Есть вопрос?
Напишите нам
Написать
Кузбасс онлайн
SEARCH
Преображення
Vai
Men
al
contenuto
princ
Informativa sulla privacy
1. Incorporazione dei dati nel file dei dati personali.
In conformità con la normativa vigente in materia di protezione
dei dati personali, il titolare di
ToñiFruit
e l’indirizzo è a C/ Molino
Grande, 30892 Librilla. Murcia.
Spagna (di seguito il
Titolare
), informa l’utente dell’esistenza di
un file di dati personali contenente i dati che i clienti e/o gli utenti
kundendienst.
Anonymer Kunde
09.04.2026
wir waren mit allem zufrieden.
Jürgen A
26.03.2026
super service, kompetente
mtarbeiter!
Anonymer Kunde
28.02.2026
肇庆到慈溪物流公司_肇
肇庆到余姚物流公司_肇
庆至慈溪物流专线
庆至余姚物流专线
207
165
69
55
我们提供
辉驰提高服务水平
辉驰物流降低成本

....

** THE PROBLEM **
Whichever lines of the data include the word "personali", pull them out.

** REPLY **
1. Incorporazione dei dati nel file dei dati personali.
dei dati personali, il titolare di
un file di dati personali contenente i dati che i clienti e/o gli utenti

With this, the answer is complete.